“Porque o reino de Deus não é comida nem bebida, mas justiça, e paz, e alegria no Espírito Santo. Aquele que deste modo serve a Cristo é agradável a Deus e aprovado pelos homens. Assim, pois, seguimos as coisas da paz e as da edificação de uns para com os outros.” Rm 14:17-19
Possivelmente, o assunto mais comentado hoje em dia seja a questão da violência. O Brasil está perdendo a guerra contra a violência, de norte a sul, de leste a oeste, nas grandes e pequenas cidades, em todas as classes sociais. Os brasileiros estão sendo vítimas diárias de assaltos, sequestros, assassinatos, brigas e agressões. Está se cumprindo o que Paulo dissera a Timóteo, que nos últimos dias os homens seriam implacáveis e sem domínio de si (2 Tm 3.3). Estamos revivendo Ezequiel 7.23, que diz: “Faze cadeias, porque a terra será cheia de crimes de sangue, e a cidade, cheia de violência”.
Mas o reino de Deus é de paz (Rm 14.17). Se há tanta violência é porque há também um reino não de Deus, corrupto, caído, deformado, governado por um príncipe que atua sobre os filhos da desobediência (Ef 2.2).

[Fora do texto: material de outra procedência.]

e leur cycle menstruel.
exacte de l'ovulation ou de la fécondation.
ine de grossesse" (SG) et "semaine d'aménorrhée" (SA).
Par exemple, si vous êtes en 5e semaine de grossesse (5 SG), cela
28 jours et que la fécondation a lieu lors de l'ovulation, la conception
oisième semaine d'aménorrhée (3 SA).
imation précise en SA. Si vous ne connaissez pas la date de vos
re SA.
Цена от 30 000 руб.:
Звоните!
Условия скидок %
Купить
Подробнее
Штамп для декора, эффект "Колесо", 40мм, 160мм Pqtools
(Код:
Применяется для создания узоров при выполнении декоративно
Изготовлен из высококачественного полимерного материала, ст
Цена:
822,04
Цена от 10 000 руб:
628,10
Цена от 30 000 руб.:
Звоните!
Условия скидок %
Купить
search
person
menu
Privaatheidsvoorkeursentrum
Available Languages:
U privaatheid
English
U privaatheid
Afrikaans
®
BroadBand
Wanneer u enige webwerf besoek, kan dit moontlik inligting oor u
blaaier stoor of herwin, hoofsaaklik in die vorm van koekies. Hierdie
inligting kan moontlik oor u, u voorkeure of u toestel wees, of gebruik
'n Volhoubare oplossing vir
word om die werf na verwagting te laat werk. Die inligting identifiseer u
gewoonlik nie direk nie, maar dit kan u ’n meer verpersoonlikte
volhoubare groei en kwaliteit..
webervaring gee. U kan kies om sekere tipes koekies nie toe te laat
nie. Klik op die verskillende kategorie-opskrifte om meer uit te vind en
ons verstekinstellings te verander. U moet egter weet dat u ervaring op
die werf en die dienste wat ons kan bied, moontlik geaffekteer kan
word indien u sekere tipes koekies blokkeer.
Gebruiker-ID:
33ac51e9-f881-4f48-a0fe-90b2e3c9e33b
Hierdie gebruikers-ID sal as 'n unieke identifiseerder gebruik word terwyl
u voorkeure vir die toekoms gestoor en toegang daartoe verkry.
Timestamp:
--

O desafio que temos é o de “seguir as coisas da paz”. A Paz da Bíblia não é estática e nem barata; ela é construída sobre de valores e princípios específicos. A paz de Deus deve ser buscada (Rm 12.18), seguida (Rm 14.19; Hb 12:14), cultivada (Gl 5.22) e anunciada (Ef 2.17), pois a paz completa e perfeita foi estabelecida mediante o sangue da Jesus (Cl 1.20).
Como podemos então fazer parte na construção da paz do Reino de Deus? As Escrituras nos dão o caminho para isso:
Precisamos construir a paz através do alicerce que é Jesus - Todo homem é chamado a reconciliar-se com Deus através de Cristo (2 Co 5.19). O pecador pode abrir-se para Deus, recebê-lo em seu coração e experimentar uma mudança de caráter através de Cristo. Assim, homens violentos se tornam amigos de Deus e passam a perseguir a paz. O apóstolo Paulo é um bom exemplo. Ele foi reconciliado com Deus através de Jesus; a partir de então ele passa a pregar a paz.
Podemos desenvolver a paz nutrindo confiança em Deus - Aquele que já foi encontrado por Jesus experimenta uma paz enquanto ora (Fl 4.6-7). Mesmo sendo grande suas lutas e tormentas, o salvo se vê guardado em seu mundo interior com uma paz que ninguém pode tirar dele. Esta paz independe das
circunstâncias, é baseada nas promessas do Senhor (Jo 14:27).
Podemos contribuir para a construção da paz vivendo de maneira justa - O texto de Romanos 14.17 nos indica que a justiça precede a paz. O salvo tem fome e sede justiça (Mt 5.6). A cadência deste texto é impressionante: justiça, paz e alegria. Sem justiça não há paz, sem paz não há alegria.
O primeiro passo é a justiça. Buscamos a justiça para as crianças, para as mulheres, para os deficientes, para os negros, para os excluídos, para a criação, enfim, para todas as pessoas e criaturas.
Foi buscando a justiça que John Wesley pregou contra a escravidão nos portos da Inglaterra; foi amando a justiça de Deus que Lutero promoveu a reforma religiosa no século XVI; foi firmado na justiça que Martin Luther King buscou a igualdade racial nos Estados Unidos. Os salvos amam e buscam a justiça para todos.
Construímos paz vivendo e ensinando a justiça onde estamos colocados. Ansiamos pelos valores do novo céu e da nova terra, onde habitam a justiça (2 Pe 3.13).
A conclusão do verso 17 de Romanos 14 é que havendo justiça e paz, haverá também alegria. Felicidade completa só é possível com a paz com Deus, a paz interior e a paz social com justiça.
Tendo uma experiência pessoal com Jesus, uma dependência de Deus em oração e brilhando no meio das trevas com boas obras, construiremos a paz, pois o Reino de Deus é paz.
Sabemos, pelas Escrituras, que a verdadeira paz somente será plena no céu, mas podemos, ainda que de forma diminuta, trabalhar para que o lugar onde vivemos seja melhor, mais justo, com mais segurança e paz. Acima de tudo devemos apresentar a este mundo caído aquele que é o príncipe da paz. Que Deus nos ajude nesta tarefa.